Nineteen years ago yesterday, my high school sweetheart got married. No, not to me, though I was there. It seems like all of us were there - a million years ago and just yesterday. We came together from our post-high school mini-diaspora, convening on a cruise ship leaving Miami. Three of us delayed by snow in Denver -- a blizzard much like today's -- barely made it. We were so relieved that we beelined for the bar on the top deck and hit the frou-frou drinks, wondering where everyone else was. Turns out everyone else was getting the safety demonstration. We three were forever after designated the unicorns, destined for extinction, should the boat go down.
Kevin and Linda were the first among our group to marry. The first to have a baby -- who's now a senior in high school herself, planning to launch out to the east coast come fall, ivy league schools willing.
Nothing about this is new. The world turns, times change. Turn around and you're four, turn around and you're grown. Sunrise, sunset, seedlings turn overnight to sunflowers. So many songs about it. The last from Fiddler on the Roof, which we staged in high school, Kev playing Tevye. Now Gwen Stefani sings "If I Were a Rich Girl," in a ragga remix.
There are rumors of a reunion tour for us: a cruise next January to celebrate 20 years. Unless the ivy league schools come through with acceptances only and no scholarships. And who knows who would make it? Our diaspora is entrenched now, our lives have traveled so far down the diverging pathways that we haven't communicated in years.

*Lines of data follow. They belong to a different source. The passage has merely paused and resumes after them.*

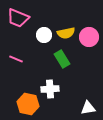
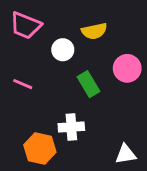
yellow semicircle: (66, 33) -> (94, 31), moved
pink circle: (89, 37) -> (127, 68), moved

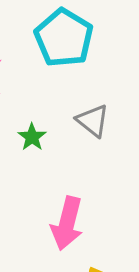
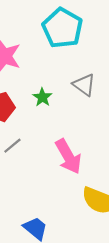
pink arrow: (67, 223) -> (68, 156), turned -42

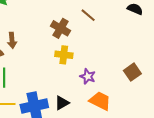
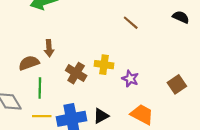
brown cross: (61, 28) -> (76, 73), moved
purple star: (88, 76) -> (130, 79), moved

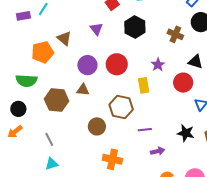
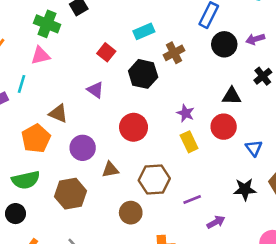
brown cross: (175, 34) -> (174, 53), moved, turned -35
purple circle: (87, 65) -> (83, 148), moved
yellow rectangle: (144, 85) -> (189, 142), moved
brown triangle: (83, 90) -> (110, 170), moved
black circle: (18, 109) -> (16, 214), moved

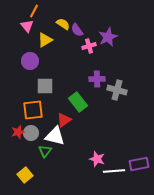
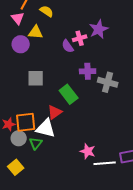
yellow semicircle: (63, 24) -> (47, 11), moved
purple semicircle: (77, 30) -> (68, 46), moved
yellow triangle: (45, 40) -> (36, 32), turned 35
purple circle: (30, 61) -> (21, 44), moved
orange square: (33, 110) -> (26, 122), moved
gray circle: (31, 133) -> (19, 138), moved

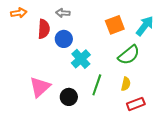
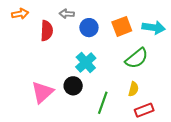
cyan arrow: (145, 26) -> (154, 28), turned 60
blue circle: (64, 39) -> (89, 28), moved
green line: (97, 85) -> (103, 103), moved
black circle: (69, 97) -> (73, 86), moved

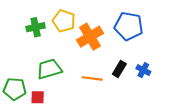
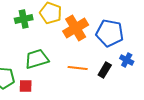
blue pentagon: (129, 26) -> (110, 33), moved
black rectangle: (119, 69) -> (105, 70), moved

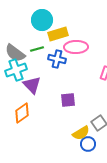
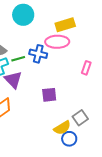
yellow rectangle: (58, 34) -> (65, 25), moved
green line: (37, 49) -> (18, 59), moved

But, hey, the unicorns made it.
(Happy anniversary, Kev & Linda)
The Blog Has Moved!
12 years ago
And there, I’m afraid, the comparisons between Gwen Stefani and The Kev must end. On her worst day, hair up in curlers, mud-pack on her face, shuffling around in a natty old flannel robe, Gwen Stefani is so much hotter than me that it’s unmentionable.
ReplyDeleteI mean, terminally ill in a hospital bed, with a sickly palor and sundry support tubes sticking out of her, Gwen Stefani is still so much hotter than me that we cannot be mentioned in the same sentence.
I’m saying Zombie Gwen Stefani, risen from the grave and lurching about with ichor oozing from her decaying, undead flesh, still…
Well, you get the idea.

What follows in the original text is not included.